Con l’affermarsi del turismo lento, arriva il dusking, una tendenza che invita a fare qualcosa di semplice ma davvero rigenerante: fermarsi a guardare il tramonto. Niente smartphone, niente notifiche, nessuna attività da spuntare. Solo il passaggio graduale dalla luce al buio e il tempo necessario per osservare il paesaggio che cambia colore.

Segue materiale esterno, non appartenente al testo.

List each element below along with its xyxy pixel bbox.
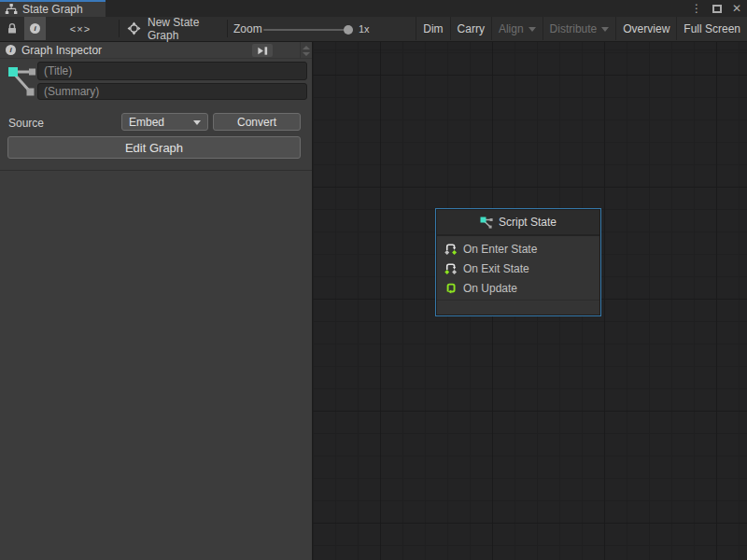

Un gesto quasi dimenticato che oggi torna a conquistare viaggiatori in cerca di esperienze più autentiche e rilassanti. Secondo il nuovo Global Dusking Index, realizzato dalla società internazionale di connettività per viaggiatori Holafly, esistono luoghi nel mondo dove vivere questo momento diventa ancora più suggestivo.
Che cos’è il “dusking” e perché piace a chi viaggia
Il termine “dusking” deriva dalla parola inglese dusk, che significa crepuscolo. La pratica consiste nel dedicare alcuni minuti della giornata all’osservazione consapevole del tramonto. L’obiettivo non è fotografarlo o condividerlo sui social, ma viverlo come un momento di pausa.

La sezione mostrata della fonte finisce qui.